- Born: September 29, 1946 Camden, Arkansas, U.S.
- Died: October 6, 2010 (aged 64) Little Rock, Arkansas, U.S.
- Occupations: Psychiatrist and academic administrator

Academic background
- Education: Grambling State University, B.A. 1968 San Francisco State University, M.A. 1972 California School of Professional Psychology, Ph.D 1975 Pepperdine University, MBA 1978

Academic work
- Discipline: Psychology
- Sub-discipline: Community, clinical, industiral and organizational
- Institutions: Saint Mary's College of California South Arkansas Community College Anniston City Schools Foundation Arkansas Baptist College

= Israel Dunn Jr. =

American psychologist and academic administrator

Israel R. Dunn Jr. (September 29, 1946 – October 6, 2010) was an African American psychologist, educator, and academic administrator. He was the president of Arkansas Baptist College from 2002 to 2005.

== Early life ==
Dunn was born in Camden, Arkansas on September 29, 1946. His parents were Vyleria and Israel R. Dunn Sr., the pastor of the St. Paul Baptist Church. Dunn grew up in Arkansas and Louisiana. He graduated from Lincoln High School in Lincoln, Arkansas.

Dunn attended Grambling State University, graduating with a Bachelor of Arts in psychology and sociology in December 1968. While at Grambling State, he joined Phi Beta Sigma fratenrity and was a HEW Student Fellow for a family life project.

Dunn then received an Master of Science in industrial and organizational psychology from San Francisco State University in 1972. He then received a Ph.D. in community and clinical psychology from the California School of Professional Psychology in 1975. He attended Pepperdine University, receiving a Master of Business Administration in 1978.

== Career ==
Dunn was a teacher and counselor with Job Corps. He was the chief consultant and an instructor in youth career and personal development for a joint project of the College of Alameda and Oakland Public School Continuation Schools. While working on his Ph.D., Dunn was the executive director and chief psychologist of the East Oakland Community Health Alliance, a nonprofit organization.

Dunn then founded and was the executive director of the East Oakland Family Health Center, located on 7515 East 14th Street in Oakland, California.

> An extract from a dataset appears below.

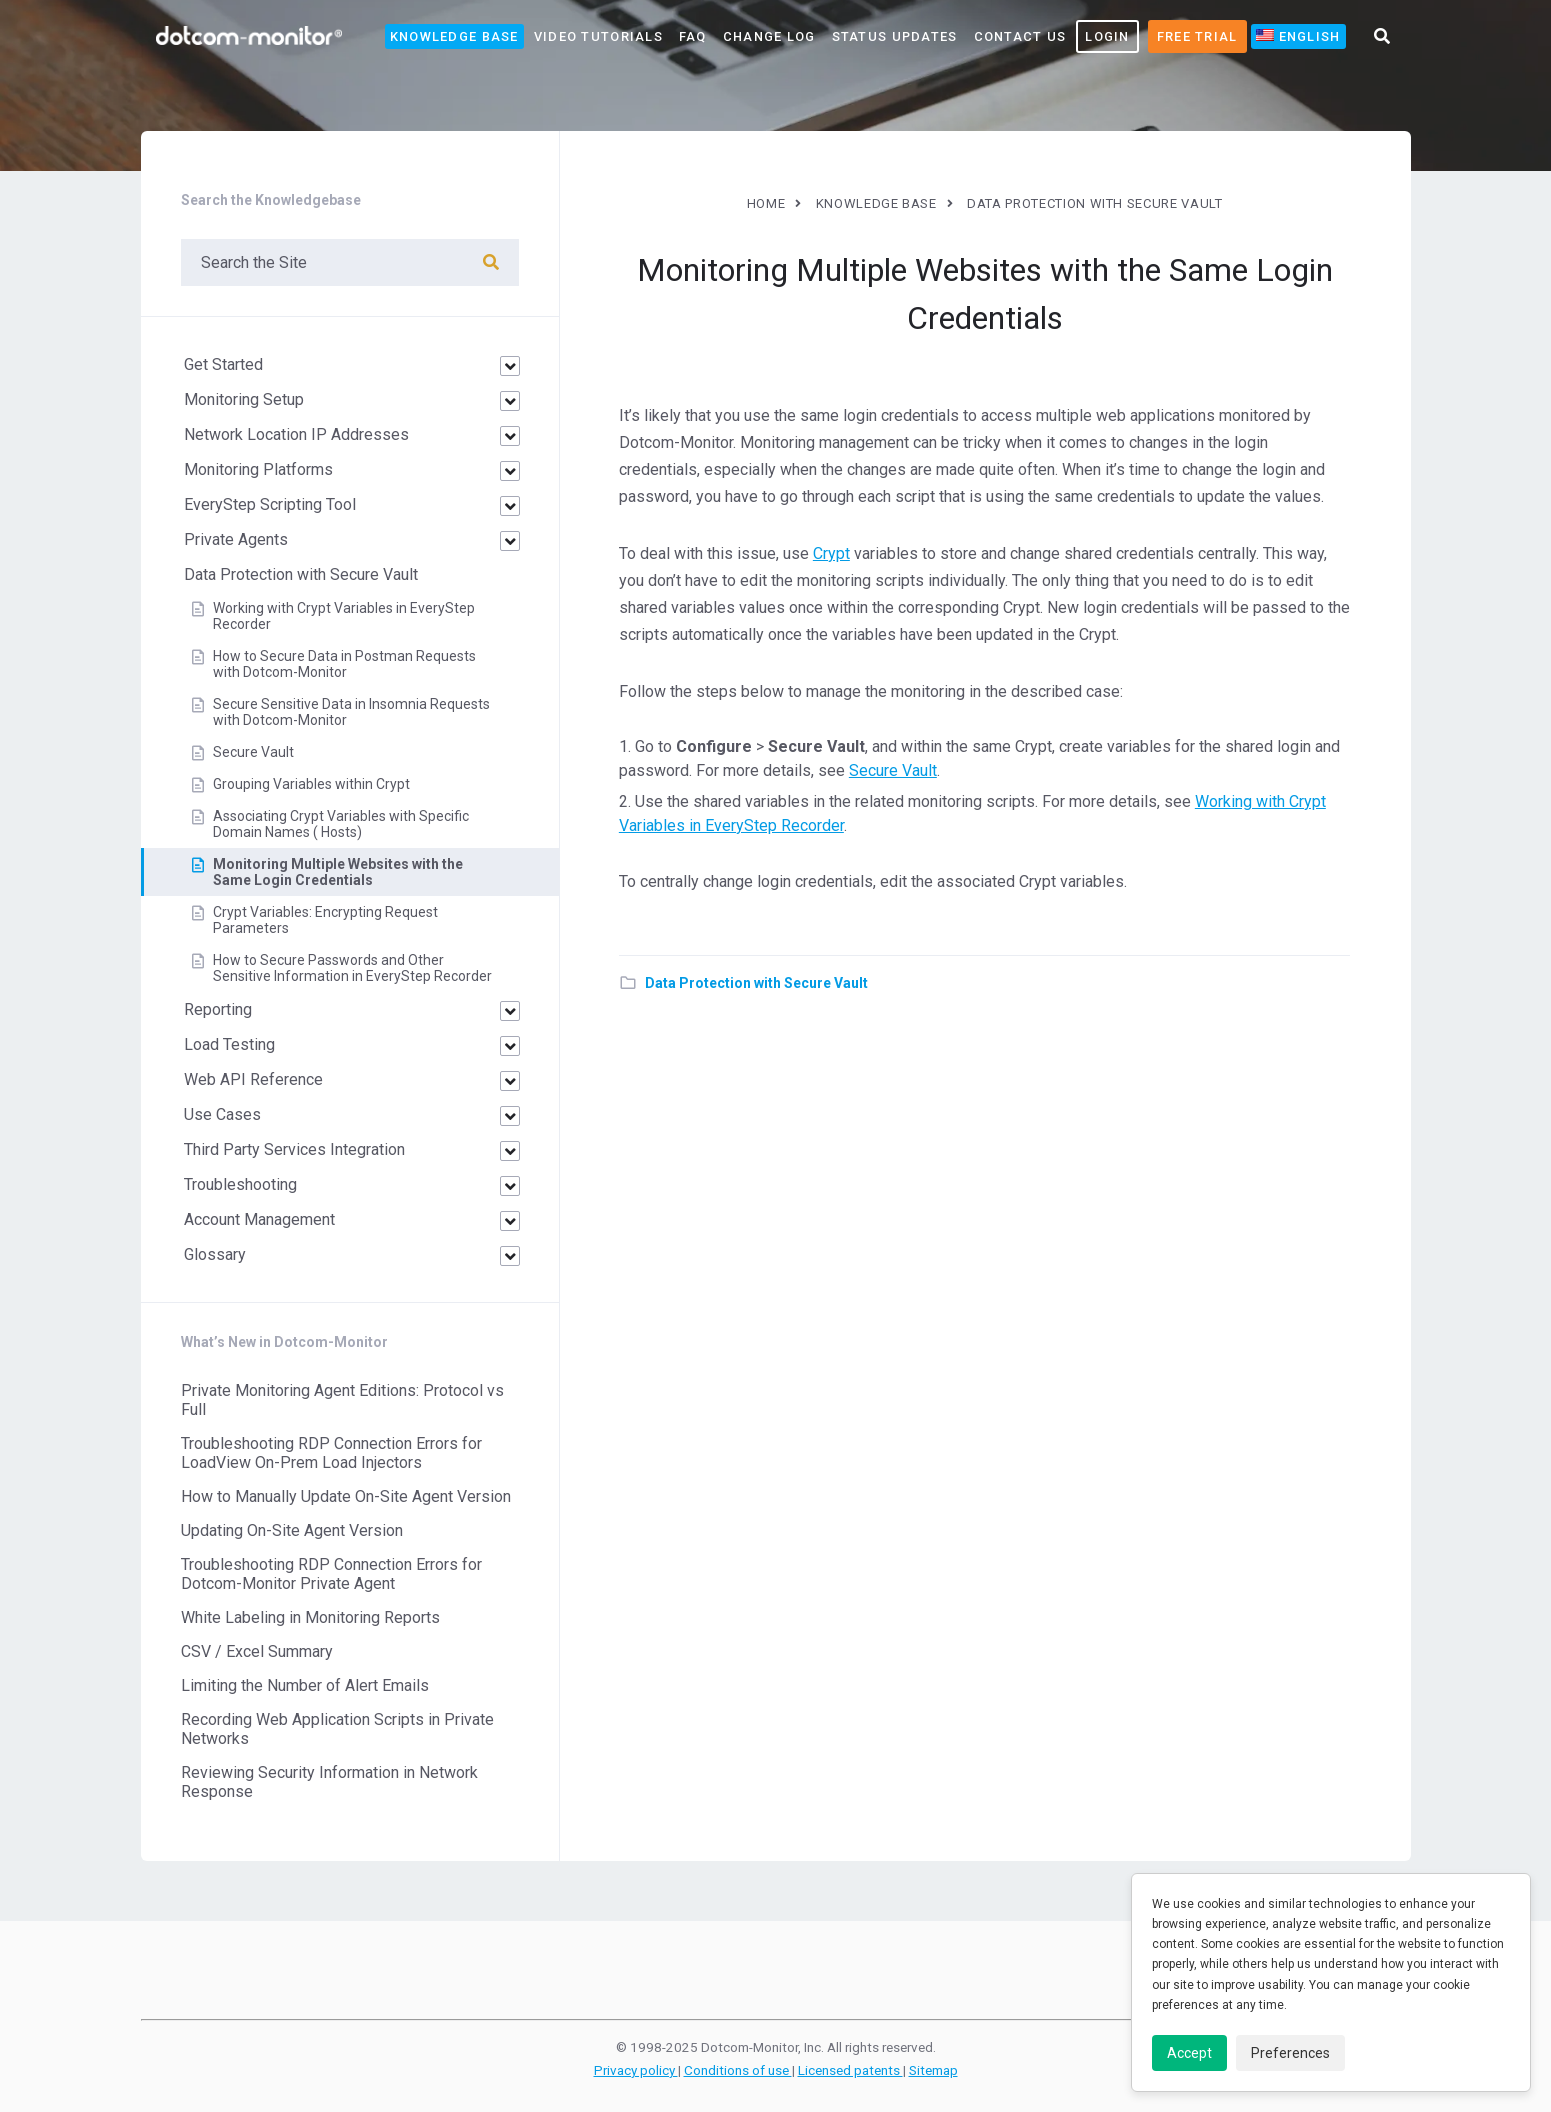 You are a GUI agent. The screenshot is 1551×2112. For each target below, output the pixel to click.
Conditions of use (738, 2070)
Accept (1189, 2053)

In this capacity, he testified before the United States House Committee on Ways and Means, Health Subcommittee in 1979, regarding the need for a national health care system. His practice was a family care facility that provided comprehensive dental, medical, and mental health services.

Dunn was a professor of health services administration at Saint Mary's College of California. He was a professor at the South Arkansas Community College in El Dorado, Arkansas. In 1999, he was the CEO of the Anniston City Schools Foundation in Anniston, Alabama.

Dunn was elected as the twelfth president of Arkansas Baptist College in October 2021, starting the position in February 2022. Dunn tried to reorganize the college with a four-tier plan that addressed enrollment management, facilities planning, internal controls and improved infrastructure, and student service. He resigned from the presidency on May 20, 2005, for unknown reasons.

Dunn was the president of IRA and Associate management consultant company.

== Honors ==
Dunn was a fellow of the National Institute of Mental Health. In 1978, the Governor of California honored Dunn with a Community Service Recognition Award. He also received an Outstanding Services to Education Award from the Oakland Public Schools.

== Personal life ==
Dunn and his wife Pearl had three children: Daphne, Shavon, and Rinaldi. Dunn was a member and minister of counseling at Allen Temple Baptist Church. Later, he lived in Little Rock, Arkansas and was a member of St. John Baptist Church in Little Rock. In May 2008, J P Morgan Chase Bank foreclosed on the Dunns' former home in Anniston, Alabama.

Dunn died in Little Rock on October 6, 2010. He was buried at Mount Zion Baptist Church Cemetery in Dubach, Louisiana.